Renewable electricity firm Ecotricity has set out its vision of a green Britain by 2030, and how we could get there.
The document calls for 80% of our energy to come from renewables by 2030, all new cars to be electric, a UK minister for carbon, and a ban on the dumping of recyclable goods in landfill by 2025. From this and other measures, it would expect more than 2 million people to work in the green economy.
It also calls for a process of quantitative greening where the Bank of England buys bonds issued by the Green Investment Bank, rather than gilts from banks.
Ecotricity founder Vince Dale said: “The politicians we put in power in 2015 will lead the UK through a vital time for its green future. When in 2030 we come back to look back and assess our progress, will we be celebrating, or regretting, the decisions made by the next government? This election should be about our green future, and we’re not hearing enough about that.”
The document, which Dale describes as “part manifesto, part vision piece” looks at three key areas. These are energy, transport and food.

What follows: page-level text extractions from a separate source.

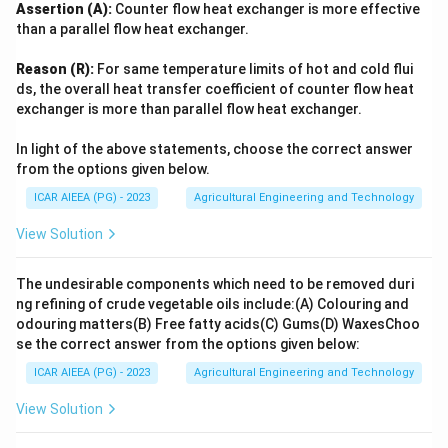
Assertion (A):
Counter flow heat exchanger is more effective
than a parallel flow heat exchanger.
Reason (R):
For same temperature limits of hot and cold flui
ds, the overall heat transfer coefficient of counter flow heat
exchanger is more than parallel flow heat exchanger.
In light of the above statements, choose the correct answer
from the options given below.
ICAR AIEEA (PG) - 2023
Agricultural Engineering and Technology
View Solution
The undesirable components which need to be removed duri
ng refining of crude vegetable oils include:
(A) Colouring and
odouring matters
(B) Free fatty acids
(C) Gums
(D) Waxes
Choo
se the correct answer from the options given below:
ICAR AIEEA (PG) - 2023
Agricultural Engineering and Technology
View Solution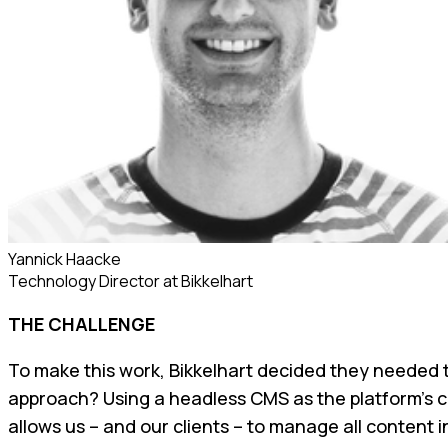
Yannick Haacke
Technology Director
at
Bikkelhart
THE CHALLENGE
To make this work, Bikkelhart decided they needed 
approach? Using a headless CMS as the platform’s co
allows us – and our clients – to manage all content 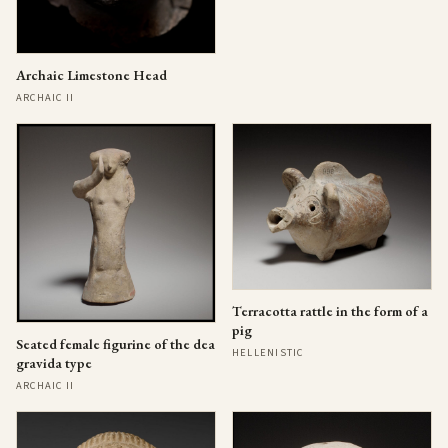
Archaic Limestone Head
ARCHAIC II
Terracotta rattle in the form of a
pig
Seated female figurine of the dea
HELLENISTIC
gravida type
ARCHAIC II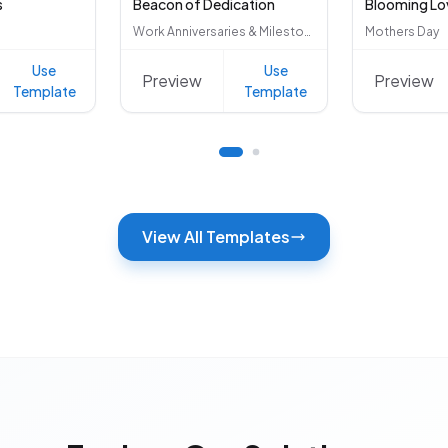
s
Beacon of Dedication
Blooming Lo
Work Anniversaries & Milestones
Mothers Day
Use
Use
Preview
Preview
Template
Template
View All Templates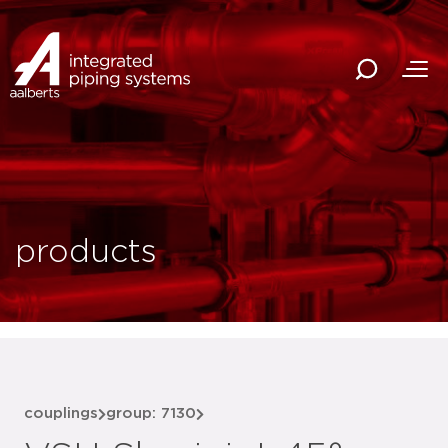
products
couplings
group: 7130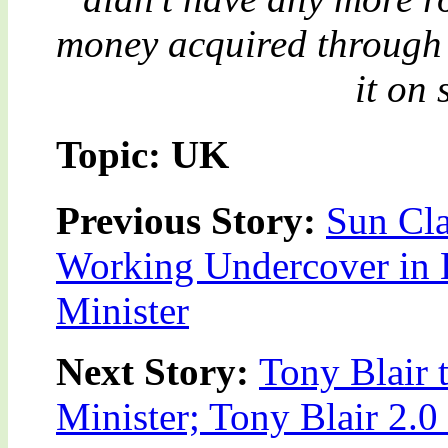
money acquired through 
it on
Topic: UK
Previous Story:
Sun Cla
Working Undercover in
Minister
Next Story:
Tony Blair 
Minister; Tony Blair 2.0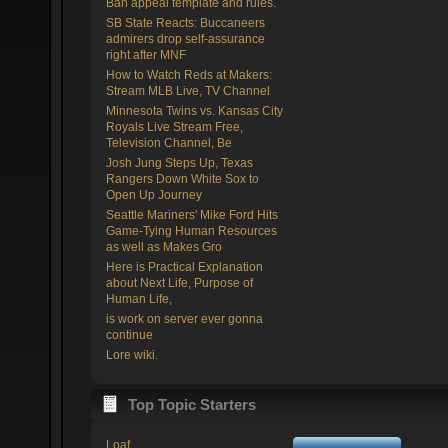
Ban appeal template and rules.
SB State Reacts: Buccaneers
admirers drop self-assurance
right after MNF
How to Watch Reds at Makers:
Stream MLB Live, TV Channel
Minnesota Twins vs. Kansas City
Royals Live Stream Free,
Television Channel, Be
Josh Jung Steps Up, Texas
Rangers Down White Sox to
Open Up Journey
Seattle Mariners' Mike Ford Hits
Game-Tying Human Resources
as well as Makes Gro
Here is Practical Explanation
about Next Life, Purpose of
Human Life,
is work on server ever gonna
continue
Lore wiki.
Top Topic Starters
Loaf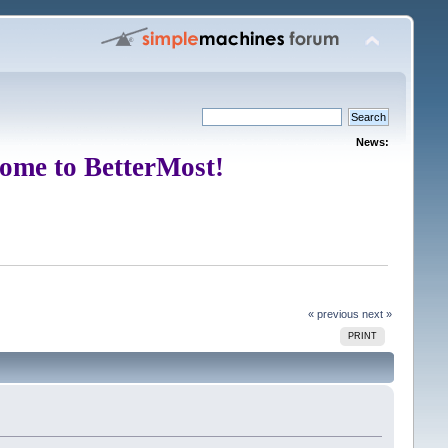
News:
ome to BetterMost!
« previous
next »
PRINT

On food waste, it imagines a scenario where by 2030 the amount of food waste has been halved. This would be achieved by getting shoppers to be less literal about use-by dates and to cook up leftovers, and from encouraging businesses to stop demanding the standardisation and ‘food perfection’ for fruit and veg that drove huge amounts of waste.
It also suggests a Courtauld 2025 agreement to cut down on food and packaging waste, and less requirements on cafes and restaurants to enable them to donate leftovers to charities.
Technology by 2030 will also help to reduce waste, improve refrigeration and delivery services meaning both less waste and energy use to keep food fresh.
It imagines a scenario where in 2016, the Green Britain package adopted the proposed EU recycling targets unilaterally that had been part of the withdrawn EU circular economy package.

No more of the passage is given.